The wand-fitting continued until Ollivander had exhausted the seven or eight wands he'd brought to start with, each rejected as quickly as the first. He produced a few bottles of pumpkin juice from a drawer of his worktable, cooled them with a flip of his wand, bid Sirius and Remus help themselves, and trundled off to gather more.

“I think he's gotten even nuttier since last I saw him,” Sirius muttered, twisting the cap off his bottle. “I wouldn't have thought it possible.”

“He is the best at what he does,” Remus said, “so I think it's worth indulging a few... eccentricities.”

Sirius gave a noncommittal shrug and sipped his pumpkin juice. Before long, Ollivander returned with the next crop of wands.

“This one, I think,” Ollivander said triumphantly, holding up a slim, pale silvery pink wand. “Ten and a half inches, unicorn tail hair, dogwood.”

It was hard to say who had the less dignified response; Remus merely choked on his pumpkin juice, but Sirius's sprayed in an impressive arc before they both collapsed in helpless laughter.

“None of that, now,” Ollivander chided, but he only succeeded in making them laugh harder. “The wood color may be a bit unusual, and the wand itself a touch mischievous, but it can be well-trained with a steady hand.”

Between peals of laughter, Sirius fixed Remus with a look that dared him to say what—or who—else may be mischievous and requiring a bit of training.

“All right—all right—”

Though largely unsuccessful, Sirius tried to wipe the grin off his face, at least until Ollivander said the word 'dogwood' again, and then a sporfle forced itself out.
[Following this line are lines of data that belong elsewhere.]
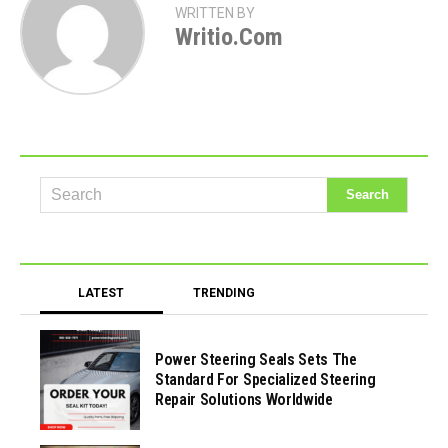
WRITTEN BY
Writio.com
LATEST
TRENDING
Power Steering Seals Sets The
Standard For Specialized Steering
Repair Solutions Worldwide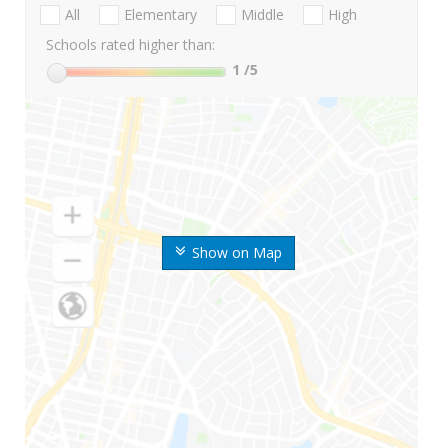
All
Elementary
Middle
High
Schools rated higher than:
1
/5
Show on Map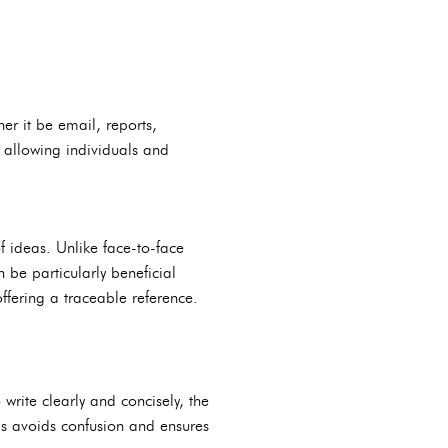
er it be email, reports,
 allowing individuals and
f ideas. Unlike face-to-face
 be particularly beneficial
fering a traceable reference.
rite clearly and concisely, the
his avoids confusion and ensures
He did manage to get himself together enough to touch the wand-hilt, and the by-now-profoundly-unamused Ollivander set it aside.

“Perhaps no more—” he started, but he noticed the snickers building again and said instead, “—a different wood. Yes.”

After a few more failed attempts, Ollivander produced a keen, geometrically-carved wand. The blade of the wand was pale, but the hilt had a reddish tone to the wood.

“Here's a fierce one,” he said, holding it out for Sirius to examine. The handle itself was almost triangular in the grip, the hilt hooked slightly across the first knuckle like the guard of a dagger, and the wand-blade narrowed nearly to a point. “A duelist's wand, if ever I made one. Twelve and a quarter inches, red cedar and fir, phoenix feather for the core.”

This one slid into Sirius's palm as if made for it, and Remus breathed deep as a sweet perfume like honeysuckle and orange bloomed in the shop. Sirius stared at it, transfixed, and then gave a small nod.

“This one,” he said, though he didn't need to; Ollivander was already preparing a small satchel with a care kit, the wand-box, and an adaptable sheath for wrist or hip.

“Do you feel better now?” Remus asked.

They stood basking in the late-afternoon sun outside the shop after Sirius had paid for his purchases. Sirius hardly seemed to hear him—his attention kept straying back to the fine wand at his side, his fingertips finding the wood again and again as if sure it had vanished at some point in the last twelve seconds.

“Padfoot.”

Now Sirius looked up. “I'm good now, Moony,” he said. “Let's go home.”